__Problem requirements__
Report the number of lines in the data where the word "construire" appears, and add no other text.

__Exercise input__
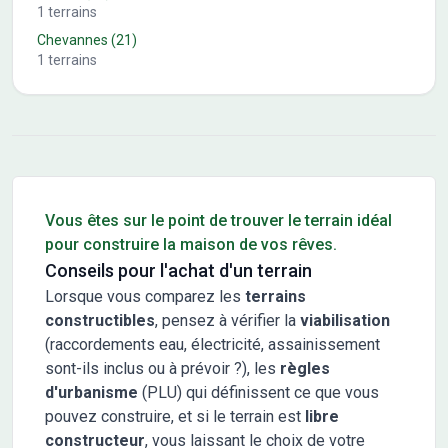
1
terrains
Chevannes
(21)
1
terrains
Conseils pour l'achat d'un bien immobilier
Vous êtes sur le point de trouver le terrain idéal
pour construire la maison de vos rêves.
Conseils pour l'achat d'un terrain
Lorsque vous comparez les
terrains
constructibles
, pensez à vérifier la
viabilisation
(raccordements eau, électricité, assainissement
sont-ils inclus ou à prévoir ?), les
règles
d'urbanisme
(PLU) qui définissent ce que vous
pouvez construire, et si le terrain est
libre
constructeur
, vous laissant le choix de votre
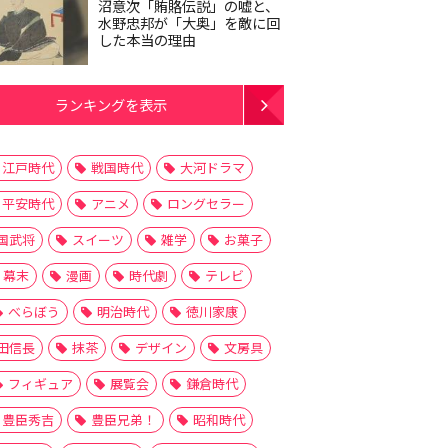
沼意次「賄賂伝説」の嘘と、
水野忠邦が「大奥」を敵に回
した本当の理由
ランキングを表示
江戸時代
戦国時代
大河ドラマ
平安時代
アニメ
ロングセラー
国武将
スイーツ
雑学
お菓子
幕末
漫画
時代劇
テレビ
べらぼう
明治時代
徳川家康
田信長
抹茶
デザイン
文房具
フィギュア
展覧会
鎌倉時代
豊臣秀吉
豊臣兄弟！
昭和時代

--

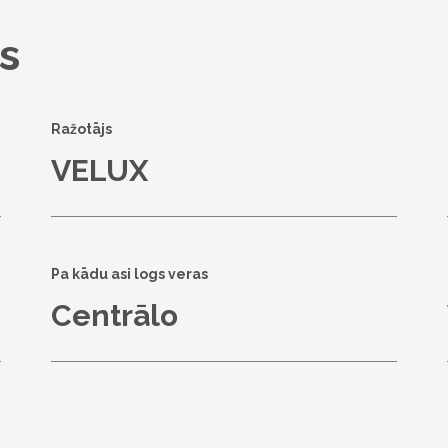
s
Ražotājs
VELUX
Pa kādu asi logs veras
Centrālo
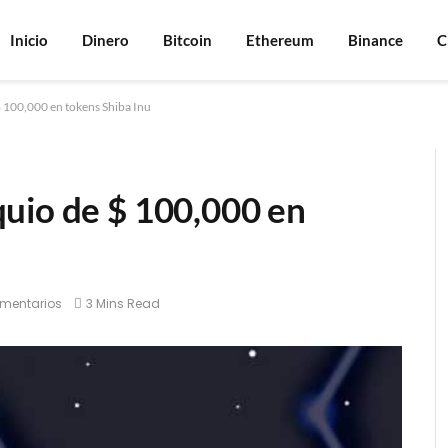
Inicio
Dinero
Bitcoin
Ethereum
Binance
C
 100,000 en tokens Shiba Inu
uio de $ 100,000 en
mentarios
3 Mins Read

==

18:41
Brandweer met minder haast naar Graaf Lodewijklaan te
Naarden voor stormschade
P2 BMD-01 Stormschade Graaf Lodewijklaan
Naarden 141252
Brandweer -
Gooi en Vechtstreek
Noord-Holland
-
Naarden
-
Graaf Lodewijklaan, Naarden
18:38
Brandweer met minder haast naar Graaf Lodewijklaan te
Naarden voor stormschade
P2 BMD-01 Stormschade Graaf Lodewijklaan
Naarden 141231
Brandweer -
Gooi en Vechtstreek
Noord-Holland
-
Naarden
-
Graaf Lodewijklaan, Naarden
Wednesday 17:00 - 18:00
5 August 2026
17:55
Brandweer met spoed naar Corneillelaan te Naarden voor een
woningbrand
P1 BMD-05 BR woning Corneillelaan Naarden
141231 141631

__Answer below__
2